Task item: Read through the material below and copy each line in which the word "città" occurs.
==== Available data ====
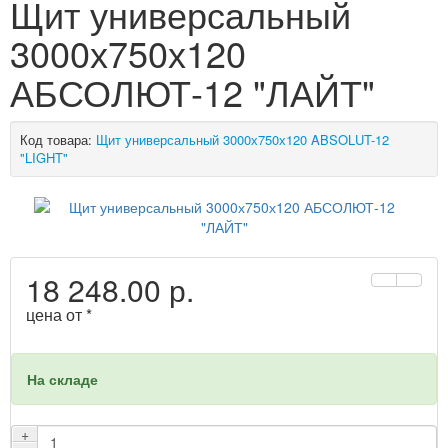
Щит универсальный
3000х750х120
АБСОЛЮТ-12 "ЛАЙТ"
Код товара:
Щит универсальный 3000х750х120 ABSOLUT-12
"LIGHT"
18 248.00 р.
цена от *
На складе
+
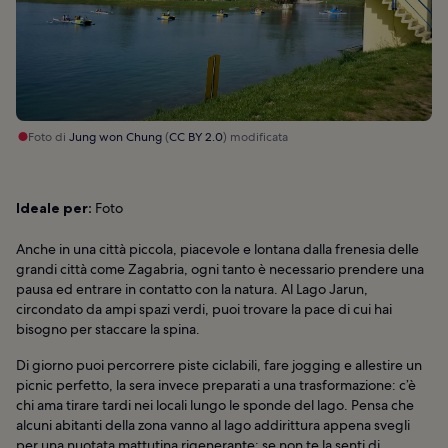
Foto di
Jung won Chung
(
CC BY 2.0
) modificata
Ideale per:
Foto
Anche in una città piccola, piacevole e lontana dalla frenesia delle
grandi città come Zagabria, ogni tanto è necessario prendere una
pausa ed entrare in contatto con la natura. Al Lago Jarun,
circondato da ampi spazi verdi, puoi trovare la pace di cui hai
bisogno per staccare la spina.
Di giorno puoi percorrere piste ciclabili, fare jogging e allestire un
picnic perfetto, la sera invece preparati a una trasformazione: c’è
chi ama tirare tardi nei locali lungo le sponde del lago. Pensa che
alcuni abitanti della zona vanno al lago addirittura appena svegli
per una nuotata mattutina rigenerante; se non te la senti di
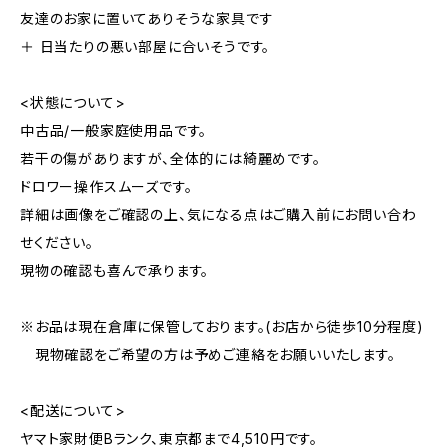
友達のお家に置いてありそうな家具です
＋ 日当たりの悪い部屋に合いそうです。
<状態について>
中古品/一般家庭使用品です。
若干の傷がありますが、全体的には綺麗めです。
ドロワー操作スムーズです。
詳細は画像をご確認の上、気になる点はご購入前にお問い合わ
せください。
現物の確認も喜んで承ります。
※お品は現在倉庫に保管しております。(お店から徒歩10分程度)
現物確認をご希望の方は予めご連絡をお願いいたします。
<配送について>
ヤマト家財便Bランク、東京都まで4,510円です。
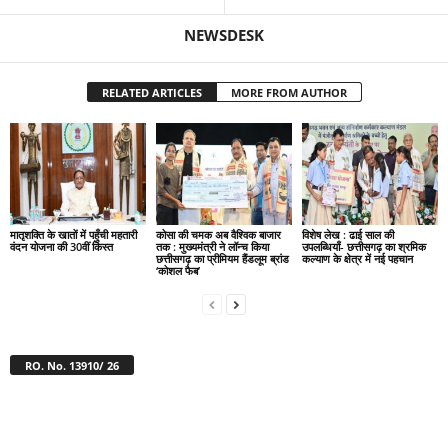
NEWSDESK
RELATED ARTICLES
MORE FROM AUTHOR
मातृशक्ति के खातों में पहुँची महतारी
कोसा की चमक अब वैश्विक बाजार
विशेष लेख : ढाई साल की
वंदन योजना की 30वीं किस्त
तक : मुख्यमंत्री ने लॉन्च किया
उपलब्धियाँ- छत्तीसगढ़ का श्रमिक
छत्तीसगढ़ का प्रीमियम हैंडलूम ब्रांड
कल्याण के क्षेत्र में नई पहचान
‘कोशल फैब’
RO. No. 13910/ 26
====
Solution to the problem:
Anche in una città piccola, piacevole e lontana dalla frenesia delle
grandi città come Zagabria, ogni tanto è necessario prendere una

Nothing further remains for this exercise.